### Task
Across the whole listing, return each line exactly, with no images included.

### Data supplied
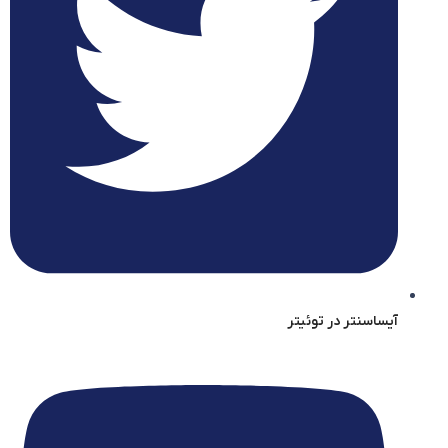
آیساسنتر در توئیتر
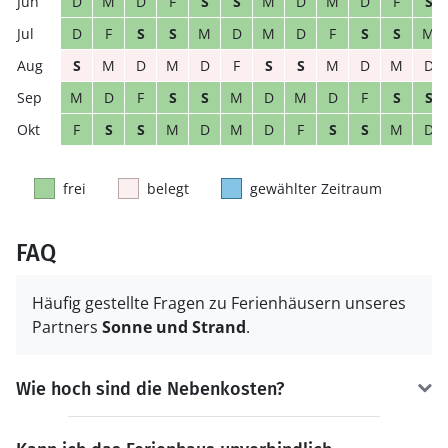
D
M
D
F
S
S
M
D
M
D
F
S
D
F
S
S
M
D
M
D
F
S
S
M
S
M
D
M
D
F
S
S
M
D
M
D
M
D
F
S
S
M
D
M
D
F
S
S
F
S
S
M
D
M
D
F
S
S
M
D
frei
belegt
gewählter Zeitraum
FAQ
Häufig gestellte Fragen zu Ferienhäusern unseres
Partners
Sonne und Strand
.
Wie hoch sind die Nebenkosten?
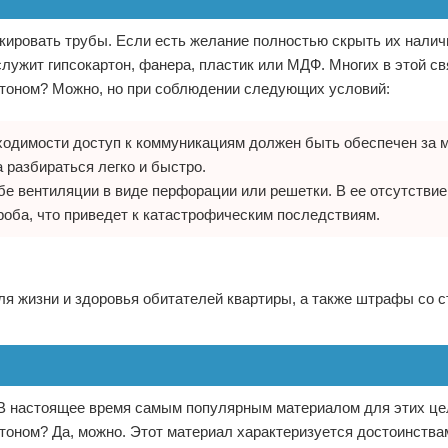
ровать трубы. Если есть желание полностью скрыть их налич
лужит гипсокартон, фанера, пластик или МДФ. Многих в этой св
ртоном? Можно, но при соблюдении следующих условий:
ходимости доступ к коммуникациям должен быть обеспечен за 
 разбираться легко и быстро.
е вентиляции в виде перфорации или решетки. В ее отсутствие
роба, что приведет к катастрофическим последствиям.
ля жизни и здоровья обитателей квартиры, а также штрафы со 
 В настоящее время самым популярным материалом для этих це
ртоном? Да, можно. Этот материал характеризуется достоинства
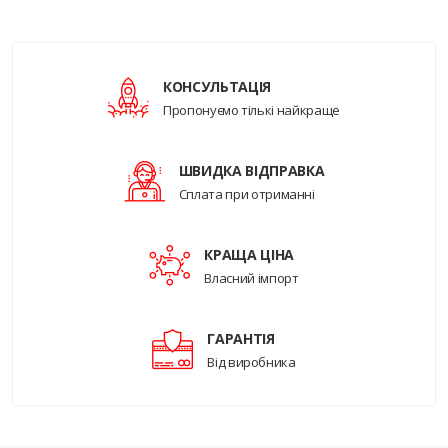
КОНСУЛЬТАЦІЯ
Пропонуємо тількі найкраще
ШВИДКА ВІДПРАВКА
Сплата при отриманні
КРАЩА ЦІНА
Власний імпорт
ГАРАНТІЯ
Від виробника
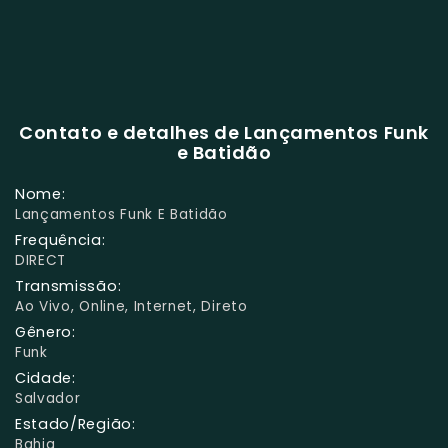
Contato e detalhes de Lançamentos Funk
e Batidão
Nome:
Lançamentos Funk E Batidão
Frequência:
DIRECT
Transmissão:
Ao Vivo, Online, Internet, Direto
Gênero:
Funk
Cidade:
Salvador
Estado/Região:
Bahia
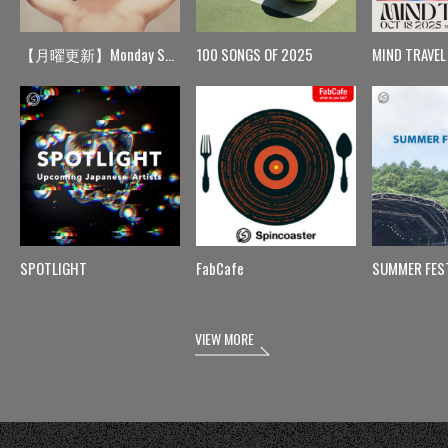
【月曜更新】Monday Spin
100 SONGS OF 2025
MIND TRAVEL
SPOTLIGHT
FabCafe
SUMMER FES
VIEW MORE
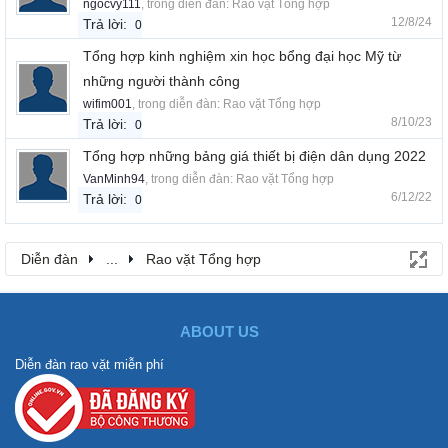
ngocvy111
, trong diễn đàn:
Rao vặt Tổng hợp
12/8/24
Trả lời:
0
Tổng hợp kinh nghiệm xin học bổng đại học Mỹ từ
những người thành công
wifim001
, trong diễn đàn:
Rao vặt Tổng hợp
8/10/23
Trả lời:
0
Tổng hợp những bảng giá thiết bị điện dân dụng 2022
VanMinh94
, trong diễn đàn:
Rao vặt Tổng hợp
6/12/22
Trả lời:
0
Diễn đàn
...
Rao vặt Tổng hợp
ABOUT US
Diễn đàn rao vặt miễn phí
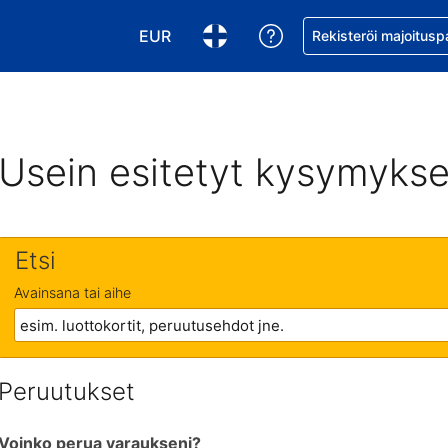
EUR
Pyydä apua varaukse
Rekisteröi majoitusp
Valitse valuutta. Tämänhetkinen valuutt
Valitse kieli. Tämänhetkinen kie
Usein esitetyt kysymykse
Etsi
Avainsana tai aihe
Peruutukset
Voinko perua varaukseni?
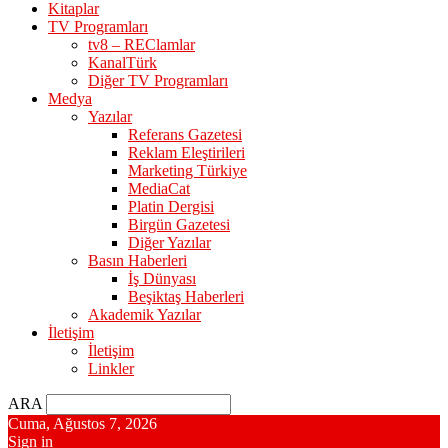
Kitaplar
TV Programları
tv8 – REClamlar
KanalTürk
Diğer TV Programları
Medya
Yazılar
Referans Gazetesi
Reklam Eleştirileri
Marketing Türkiye
MediaCat
Platin Dergisi
Birgün Gazetesi
Diğer Yazılar
Basın Haberleri
İş Dünyası
Beşiktaş Haberleri
Akademik Yazılar
İletişim
İletişim
Linkler
ARA
Cuma, Ağustos 7, 2026
Sign in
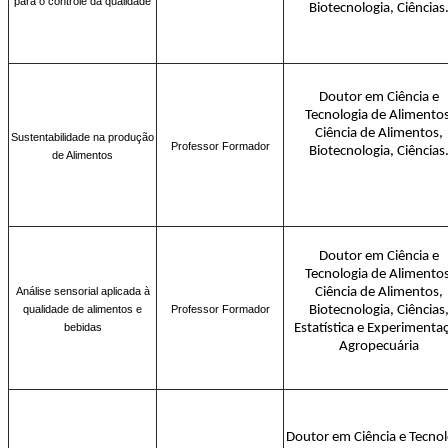
para o controle da qualidade
Biotecnologia, Ciências
Doutor em Ciência e
Tecnologia de Alimentos
Ciência de Alimentos,
Sustentabilidade na produção
Professor Formador
Biotecnologia, Ciências
de Alimentos
Doutor em Ciência e
Tecnologia de Alimentos
Análise sensorial aplicada à
Ciência de Alimentos,
qualidade de alimentos e
Professor Formador
Biotecnologia, Ciências
bebidas
Estatística e Experimenta
Agropecuária
Doutor em Ciência e Tecnol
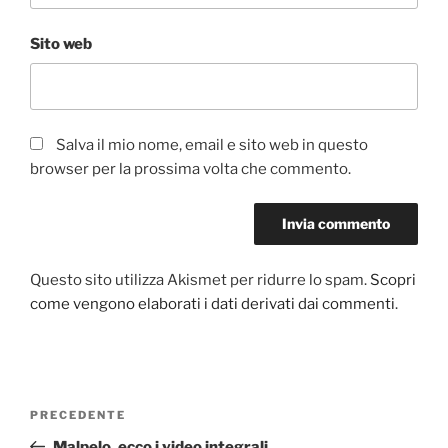
Sito web
Salva il mio nome, email e sito web in questo
browser per la prossima volta che commento.
Questo sito utilizza Akismet per ridurre lo spam.
Scopri
come vengono elaborati i dati derivati dai commenti
.
Navigazione
Articolo
PRECEDENTE
articoli
precedente:
Malpelo, ecco i video integrali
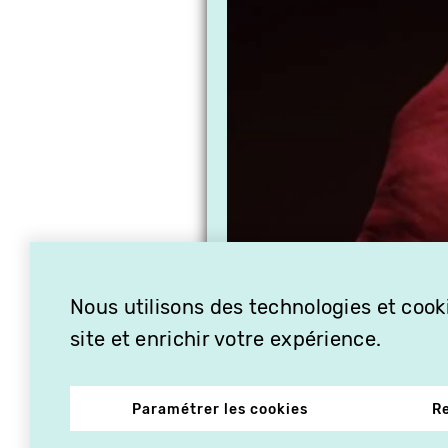
Nous utilisons des technologies et cooki
site et enrichir votre expérience.
Paramétrer les cookies
R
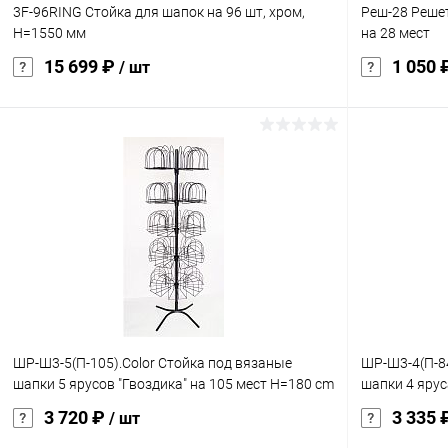
3F-96RING Стойка для шапок на 96 шт, хром,
Реш-28 Реше
H=1550 мм
на 28 мест
15 699 ₽
1 050 
/ шт
В корзину
Купить в 1 клик
Сравнение
Купить в 1
В избранное
Под заказ
В избранн
характеристика:
хром
ШР-Ш3-5(П-105).Color Стойка под вязаные
ШР-Ш3-4(П-8
шапки 5 ярусов "Гвоздика" на 105 мест Н=180 cm
шапки 4 ярус
3 720 ₽
3 335 
/ шт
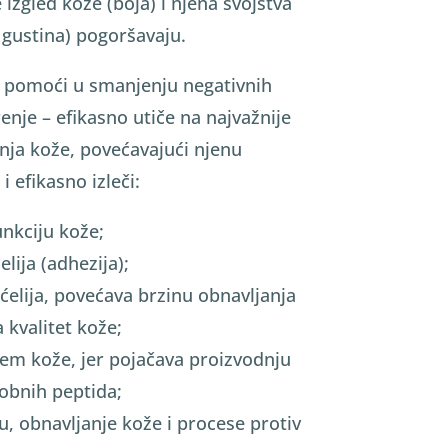
 izgled kože (boja) i njena svojstva
, gustina) pogoršavaju.
 pomoći u smanjenju negativnih
enje – efikasno utiče na najvažnije
nja kože, povećavajući njenu
 efikasno izleči:
unkciju kože;
elija (adhezija);
ćelija, povećava brzinu obnavljanja
 kvalitet kože;
tem kože, jer pojačava proizvodnju
obnih peptida;
iju, obnavljanje kože i procese protiv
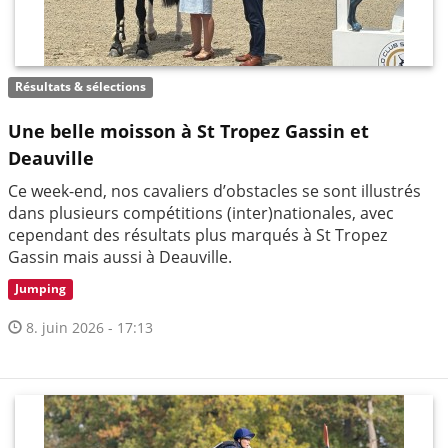
Résultats & sélections
Une belle moisson à St Tropez Gassin et
Deauville
Ce week-end, nos cavaliers d’obstacles se sont illustrés
dans plusieurs compétitions (inter)nationales, avec
cependant des résultats plus marqués à St Tropez
Gassin mais aussi à Deauville.
Jumping
8. juin 2026 - 17:13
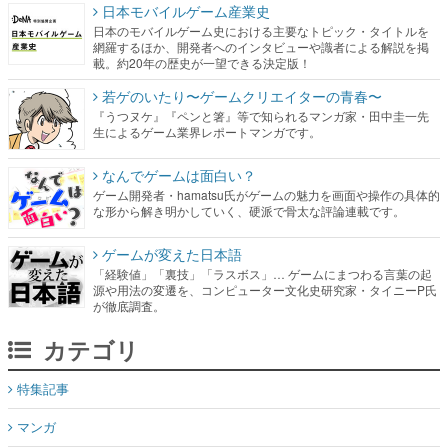
日本モバイルゲーム産業史
日本のモバイルゲーム史における主要なトピック・タイトルを
網羅するほか、開発者へのインタビューや識者による解説を掲
載。約20年の歴史が一望できる決定版！
若ゲのいたり〜ゲームクリエイターの青春〜
『うつヌケ』『ペンと箸』等で知られるマンガ家・田中圭一先
生によるゲーム業界レポートマンガです。
なんでゲームは面白い？
ゲーム開発者・hamatsu氏がゲームの魅力を画面や操作の具体的
な形から解き明かしていく、硬派で骨太な評論連載です。
ゲームが変えた日本語
「経験値」「裏技」「ラスボス」… ゲームにまつわる言葉の起
源や用法の変遷を、コンピューター文化史研究家・タイニーP氏
が徹底調査。
カテゴリ
特集記事
マンガ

### Written response
آیساسنتر در توئیتر
D
M
D
F
S
S
M
D
M
D
F
S
D
F
S
S
M
D
M
D
F
S
S
M
S
M
D
M
D
F
S
S
M
D
M
D
M
D
F
S
S
M
D
M
D
F
S
S
F
S
S
M
D
M
D
F
S
S
M
D
frei
belegt
gewählter Zeitraum
FAQ
Häufig gestellte Fragen zu Ferienhäusern unseres
Partners
Sonne und Strand
.
Wie hoch sind die Nebenkosten?
ровать трубы. Если есть желание полностью скрыть их налич
лужит гипсокартон, фанера, пластик или МДФ. Многих в этой св
ртоном? Можно, но при соблюдении следующих условий:
ходимости доступ к коммуникациям должен быть обеспечен за 
 разбираться легко и быстро.
е вентиляции в виде перфорации или решетки. В ее отсутствие
роба, что приведет к катастрофическим последствиям.
ля жизни и здоровья обитателей квартиры, а также штрафы со 
 В настоящее время самым популярным материалом для этих це
ртоном? Да, можно. Этот материал характеризуется достоинства
КОНСУЛЬТАЦІЯ
Пропонуємо тількі найкраще
ШВИДКА ВІДПРАВКА
Сплата при отриманні
КРАЩА ЦІНА
Власний імпорт
ГАРАНТІЯ
Від виробника
Contato e detalhes de Lançamentos Funk
e Batidão
Nome:
Lançamentos Funk E Batidão
Frequência:
DIRECT
Transmissão:
Ao Vivo, Online, Internet, Direto
Gênero:
Funk
Cidade:
Salvador
Estado/Região:
Bahia
【月曜更新】Monday Spin
100 SONGS OF 2025
MIND TRAVEL
SPOTLIGHT
FabCafe
SUMMER FES
VIEW MORE
ngocvy111
, trong diễn đàn:
Rao vặt Tổng hợp
12/8/24
Trả lời:
0
Tổng hợp kinh nghiệm xin học bổng đại học Mỹ từ
những người thành công
wifim001
, trong diễn đàn:
Rao vặt Tổng hợp
8/10/23
Trả lời:
0
Tổng hợp những bảng giá thiết bị điện dân dụng 2022
VanMinh94
, trong diễn đàn:
Rao vặt Tổng hợp
6/12/22
Trả lời:
0
Diễn đàn
...
Rao vặt Tổng hợp
ABOUT US
Diễn đàn rao vặt miễn phí
EUR
Pyydä apua varaukse
Rekisteröi majoitusp
Valitse valuutta. Tämänhetkinen valuutt
Valitse kieli. Tämänhetkinen kie
Usein esitetyt kysymykse
Etsi
Avainsana tai aihe
Peruutukset
Voinko perua varaukseni?
Kitaplar
TV Programları
tv8 – REClamlar
KanalTürk
Diğer TV Programları
Medya
Yazılar
Referans Gazetesi
Reklam Eleştirileri
Marketing Türkiye
MediaCat
Platin Dergisi
Birgün Gazetesi
Diğer Yazılar
Basın Haberleri
İş Dünyası
Beşiktaş Haberleri
Akademik Yazılar
İletişim
İletişim
Linkler
ARA
Cuma, Ağustos 7, 2026
Sign in
para o controle da qualidade
Biotecnologia, Ciências
Doutor em Ciência e
Tecnologia de Alimentos
Ciência de Alimentos,
Sustentabilidade na produção
Professor Formador
Biotecnologia, Ciências
de Alimentos
Doutor em Ciência e
Tecnologia de Alimentos
Análise sensorial aplicada à
Ciência de Alimentos,
qualidade de alimentos e
Professor Formador
Biotecnologia, Ciências
bebidas
Estatística e Experimenta
Agropecuária
Doutor em Ciência e Tecnol
Sito web
Salva il mio nome, email e sito web in questo
browser per la prossima volta che commento.
Questo sito utilizza Akismet per ridurre lo spam.
Scopri
come vengono elaborati i dati derivati dai commenti
.
Navigazione
Articolo
PRECEDENTE
articoli
precedente:
Malpelo, ecco i video integrali
Nous utilisons des technologies et cooki
site et enrichir votre expérience.
Paramétrer les cookies
R
3F-96RING Стойка для шапок на 96 шт, хром,
Реш-28 Реше
H=1550 мм
на 28 мест
15 699 ₽
1 050 
/ шт
В корзину
Купить в 1 клик
Сравнение
Купить в 1
В избранное
Под заказ
В избранн
характеристика:
хром
ШР-Ш3-5(П-105).Color Стойка под вязаные
ШР-Ш3-4(П-8
шапки 5 ярусов "Гвоздика" на 105 мест Н=180 cm
шапки 4 ярус
3 720 ₽
3 335 
/ шт
 izgled kože (boja) i njena svojstva
, gustina) pogoršavaju.
 pomoći u smanjenju negativnih
enje – efikasno utiče na najvažnije
nja kože, povećavajući njenu
 efikasno izleči:
unkciju kože;
elija (adhezija);
ćelija, povećava brzinu obnavljanja
 kvalitet kože;
tem kože, jer pojačava proizvodnju
obnih peptida;
iju, obnavljanje kože i procese protiv
Résultats & sélections
Une belle moisson à St Tropez Gassin et
Deauville
Ce week-end, nos cavaliers d’obstacles se sont illustrés
dans plusieurs compétitions (inter)nationales, avec
cependant des résultats plus marqués à St Tropez
Gassin mais aussi à Deauville.
Jumping
8. juin 2026 - 17:13
日本モバイルゲーム産業史
日本のモバイルゲーム史における主要なトピック・タイトルを
網羅するほか、開発者へのインタビューや識者による解説を掲
載。約20年の歴史が一望できる決定版！
若ゲのいたり〜ゲームクリエイターの青春〜
『うつヌケ』『ペンと箸』等で知られるマンガ家・田中圭一先
生によるゲーム業界レポートマンガです。
なんでゲームは面白い？
ゲーム開発者・hamatsu氏がゲームの魅力を画面や操作の具体的
な形から解き明かしていく、硬派で骨太な評論連載です。
ゲームが変えた日本語
「経験値」「裏技」「ラスボス」… ゲームにまつわる言葉の起
源や用法の変遷を、コンピューター文化史研究家・タイニーP氏
が徹底調査。
カテゴリ
特集記事
マンガ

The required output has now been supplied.